Di hari ketiga, teman-temannya datang kembali ke rumahnya dan Valeria menolak untuk keluar rumah lagi. Sudah cukup ia menghabiskan tabungannya selama dua hari ini dan berusaha untuk tidak memakai uang Sean. Nanti ia banyak berhutang pada Sean dan ia tidak ingin itu terjadi.

Lagipula tujuan teman-temannya kemari memang memiliki maksud tertentu. Apa lagi kalau bukan melihat kakaknya? Sekarang saja mereka sedang pura-pura tertarik pada masalah modifikasi mobil dan bertanya pada Felix. Cih!

Valeria menatap ponselnya kembali. Sean benar-benar tidak memberikan kabar apapun selama tiga hari ini! Ia begitu kesal hingga rasanya tidak sabar untuk menunggu Sean kembali dan menghajarnya mati-matian. Tega-teganya Sean berbuat hal ini padanya!

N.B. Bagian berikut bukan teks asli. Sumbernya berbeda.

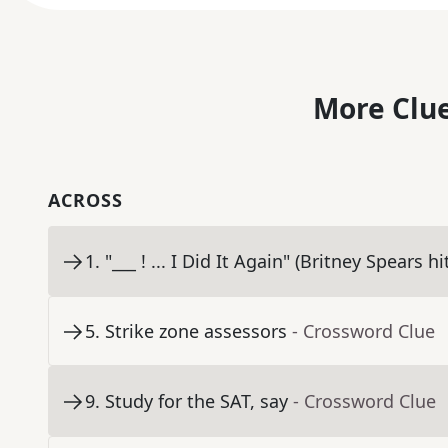
More Clue
ACROSS
1
.
"___ ! ... I Did It Again" (Britney Spears hi
5
.
Strike zone assessors
- Crossword Clue
9
.
Study for the SAT, say
- Crossword Clue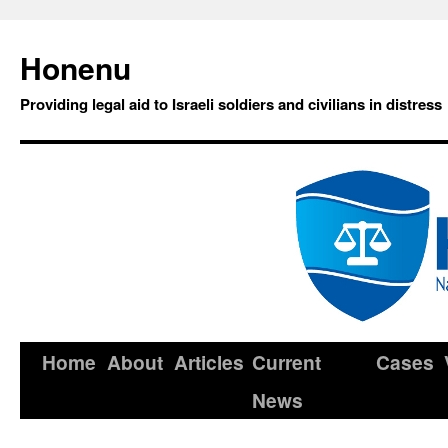
Honenu
Providing legal aid to Israeli soldiers and civilians in distress
Home
About
Articles
Current
Cases
News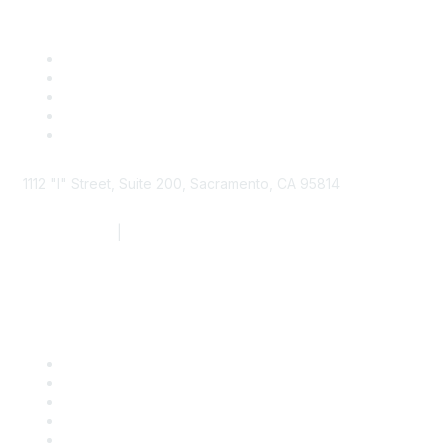
1112 "I" Street, Suite 200, Sacramento, CA 95814
877.924.2732
|
916.442.7887
Find it Fast
Contact Us
Support
SDLF Scholarships
Register for an Event
Take Action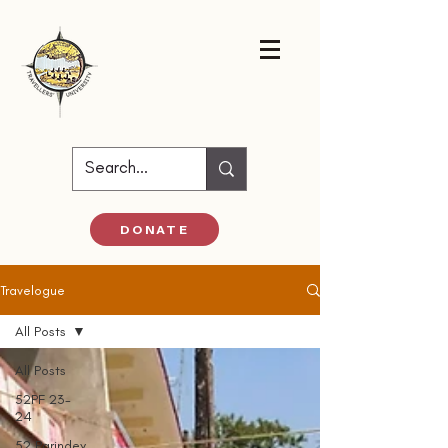
DONATE
Travelogue
All Posts
All Posts
52PF 23-
24
52 Parindey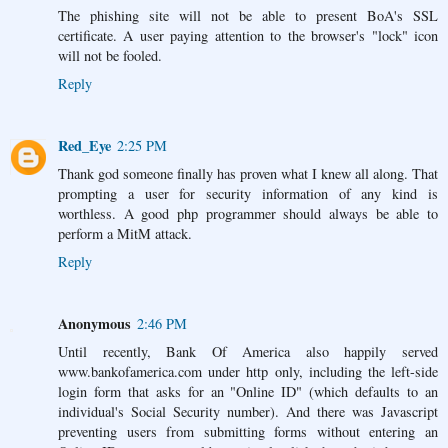
The phishing site will not be able to present BoA's SSL
certificate. A user paying attention to the browser's "lock" icon
will not be fooled.
Reply
Red_Eye
2:25 PM
Thank god someone finally has proven what I knew all along. That
prompting a user for security information of any kind is
worthless. A good php programmer should always be able to
perform a MitM attack.
Reply
Anonymous
2:46 PM
Until recently, Bank Of America also happily served
www.bankofamerica.com under http only, including the left-side
login form that asks for an "Online ID" (which defaults to an
individual's Social Security number). And there was Javascript
preventing users from submitting forms without entering an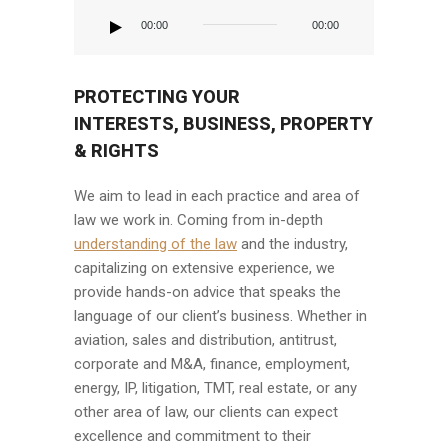
Reproductor
de
00:00
00:00
audio
PROTECTING YOUR
INTERESTS, BUSINESS, PROPERTY
& RIGHTS
We aim to lead in each practice and area of
law we work in. Coming from in-depth
understanding of the law
and the industry,
capitalizing on extensive experience, we
provide hands-on advice that speaks the
language of our client’s business. Whether in
aviation, sales and distribution, antitrust,
corporate and M&A, finance, employment,
energy, IP, litigation, TMT, real estate, or any
other area of law, our clients can expect
excellence and commitment to their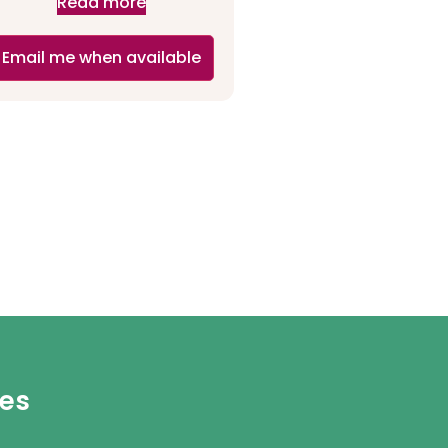
Read more
Email me when available
ies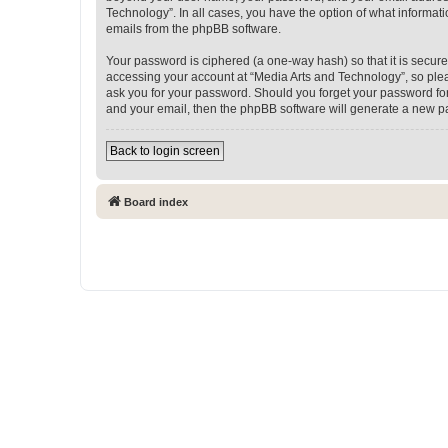
Technology”. In all cases, you have the option of what informati
emails from the phpBB software.
Your password is ciphered (a one-way hash) so that it is secu
accessing your account at “Media Arts and Technology”, so pleas
ask you for your password. Should you forget your password for
and your email, then the phpBB software will generate a new p
Back to login screen
Board index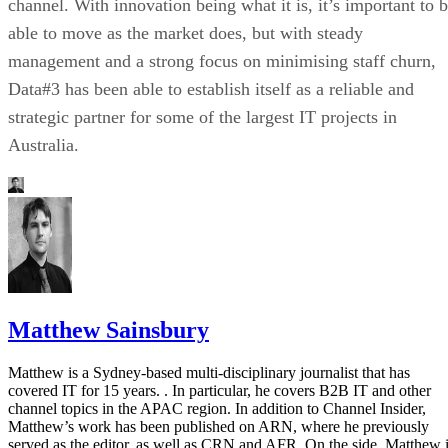
channel. With innovation being what it is, it’s important to 
able to move as the market does, but with steady
management and a strong focus on minimising staff churn,
Data#3 has been able to establish itself as a reliable and
strategic partner for some of the largest IT projects in
Australia.
Matthew Sainsbury
Matthew is a Sydney-based multi-disciplinary journalist that has
covered IT for 15 years. . In particular, he covers B2B IT and other
channel topics in the APAC region. In addition to Channel Insider,
Matthew’s work has been published on ARN, where he previously
served as the editor, as well as CRN and AFR. On the side, Matthew 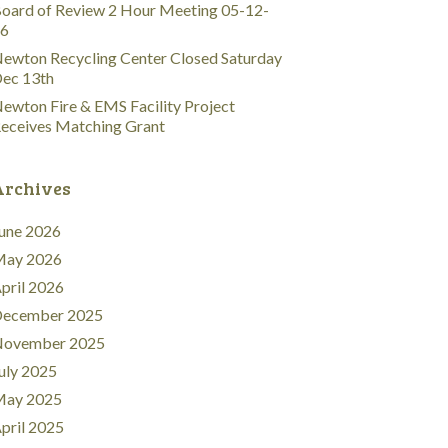
oard of Review 2 Hour Meeting 05-12-
6
ewton Recycling Center Closed Saturday
ec 13th
ewton Fire & EMS Facility Project
eceives Matching Grant
Archives
une 2026
ay 2026
pril 2026
ecember 2025
ovember 2025
uly 2025
ay 2025
pril 2025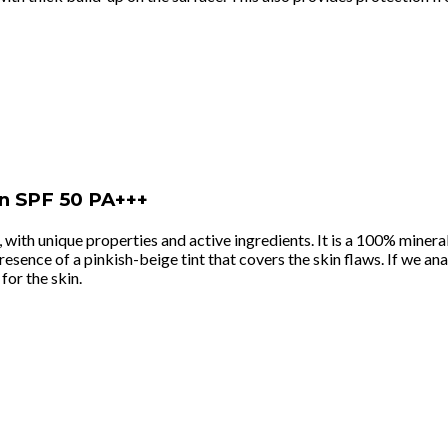
en SPF 50 PA+++
, with unique properties and active ingredients. It is a 100% miner
sence of a pinkish-beige tint that covers the skin flaws. If we analy
 for the skin.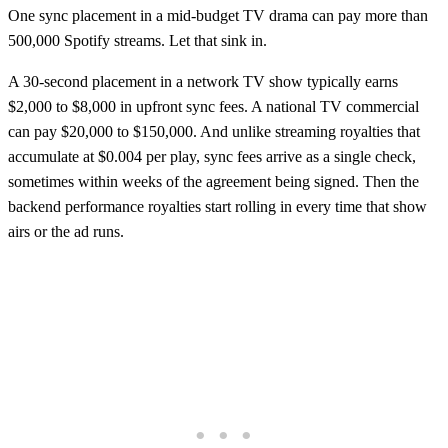
One sync placement in a mid-budget TV drama can pay more than
500,000 Spotify streams. Let that sink in.
A 30-second placement in a network TV show typically earns
$2,000 to $8,000 in upfront sync fees. A national TV commercial
can pay $20,000 to $150,000. And unlike streaming royalties that
accumulate at $0.004 per play, sync fees arrive as a single check,
sometimes within weeks of the agreement being signed. Then the
backend performance royalties start rolling in every time that show
airs or the ad runs.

Ia ingin menelepon dan mengirimkan pesan pada Sean, tapi ia sudah terlanjur marah padanya. Masa ia yang harus meneleponnya lebih dulu sih? Mau ditaruh dimana mukanya nanti? Sean bisa tahu kalau ia memikirkannya setengah mati.

"Menunggu telepon dari Papa ya, say?" tiba-tiba Dinda muncul di belakangnya sambil bertumpu pada punggung sofa.

Valeria terkesiap karena terkejut dan refleks menyembunyikan ponselnya.

"Ciehhhh..." teman-temannya ternyata sudah ada di belakangnya semua dan menggodanya.

Valeria berbalik dan memarahi mereka. "Apa-apaan sih kalian? Bukannya kalian lagi deketin Felix? Jauh-jauh sana!"

"Kita kan kasian ngelihat kamu galau, Vale." Mereka lalu duduk di samping kanan kiri Valeria.

"Aku udah bilang kalau aku nggak galau!!" Valeria menggertakkan gigi. Tapi ia akhirnya menyerah juga dan merasa tidak ada gunanya juga terlalu memproteksi diri dari teman-temannya yang sudah tahu aibnya ini.

"Kalian pernah pacaran ama cowok yang lebih tua nggak sih?" Valeria bertanya.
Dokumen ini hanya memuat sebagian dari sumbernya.